Fraude numérique au Maroc : les banques face à la question de leur responsabilité et de l’indemnisation des clients

Fraude numérique au Maroc : les banques face à la question de leur responsabilité et de l’indemnisation des clients

Le système bancaire marocain est confronté à une montée préoccupante des fraudes numériques et des cyberattaques ciblant les comptes des clients. Cette situation ravive le débat sur la responsabilité des banques dans la protection des dépôts et sur leur obligation d’indemniser les victimes.

Dans une question parlementaire adressée à la ministre de l’Économie et des Finances, la députée Aïcha El Kout, du groupe Justice et Développement, a alerté sur « l’évolution dangereuse des méthodes de fraude numérique ». Elle a notamment évoqué les récentes mises en garde de Bank Al-Maghrib concernant l’ingénierie sociale et les liens piégés visant à soutirer des données bancaires sensibles.

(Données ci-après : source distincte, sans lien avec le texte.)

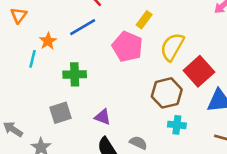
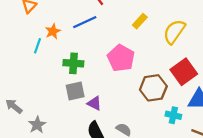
pink pentagon: (127, 47) -> (121, 58), moved
yellow semicircle: (172, 47) -> (174, 32), moved
gray square: (60, 113) -> (75, 91), moved
cyan cross: (177, 125) -> (173, 115), moved

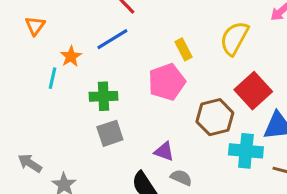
yellow rectangle: (140, 21) -> (183, 49), moved, turned -63
pink pentagon: (121, 58) -> (167, 82), turned 30
purple triangle: (94, 103) -> (164, 151), moved
cyan cross: (173, 115) -> (246, 151), size x1.5

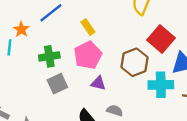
yellow rectangle: (183, 49) -> (88, 27), moved
pink pentagon: (167, 82) -> (88, 55), moved
purple triangle: (164, 151) -> (98, 83), moved

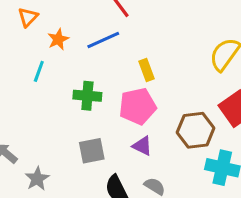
orange star: (21, 29) -> (58, 39), moved
gray square: (57, 84) -> (92, 151), moved

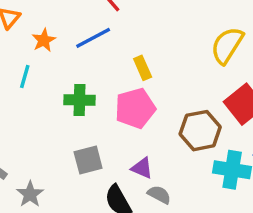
purple triangle: (142, 146) -> (142, 168), moved

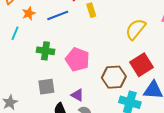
yellow rectangle: (143, 68) -> (91, 10), moved
pink pentagon: (135, 108) -> (77, 60), turned 30

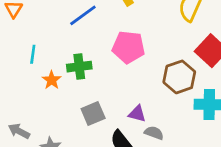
orange star: (29, 13) -> (52, 80), moved
pink pentagon: (77, 60) -> (128, 47), moved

Des réseaux criminels de plus en plus structurés

Selon la députée, des réseaux spécialisés dans le piratage de réseaux téléphoniques et l’usurpation d’identité d’établissements bancaires ont été démantelés. Ces groupes utilisent des appels frauduleux, des courriels d’hameçonnage et des SMS falsifiés pour inciter les clients à communiquer leurs informations confidentielles.

Elle a également fait état de la fuite de données de cartes bancaires marocaines sur le « dark web », espace numérique clandestin où s’échangent des informations sensibles. Les experts en cybersécurité soulignent que la diffusion de ces données accroît considérablement les risques de fraudes répétées.

Une responsabilité première des banques

Si certaines attaques reposent sur la manipulation des clients, la parlementaire estime que ces incidents révèlent souvent des failles dans les systèmes d’information des banques et une insuffisance des dispositifs de sécurité face à des attaques sophistiquées.

Au regard des standards internationaux promus notamment par la Banque des Règlements Internationaux, les établissements financiers doivent renforcer leur résilience opérationnelle, améliorer la détection des fraudes et mettre en place des mécanismes d’indemnisation efficaces en cas d’opérations non autorisées.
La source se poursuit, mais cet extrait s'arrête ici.